[[ MATERIAL PROVIDED open ]]

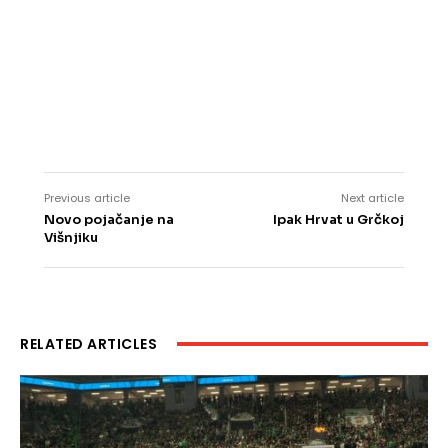
Previous article
Next article
Novo pojačanje na
Ipak Hrvat u Grčkoj
Višnjiku
RELATED ARTICLES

[[ MATERIAL PROVIDED closed ]]

### [WHAT YOU ARE ASKED TO DO]
Your copy of the listing should match it exactly, apart from the pictures, which are left out.

### [RESPONSE BOX]
Previous article
Next article
Novo pojačanje na
Ipak Hrvat u Grčkoj
Višnjiku
RELATED ARTICLES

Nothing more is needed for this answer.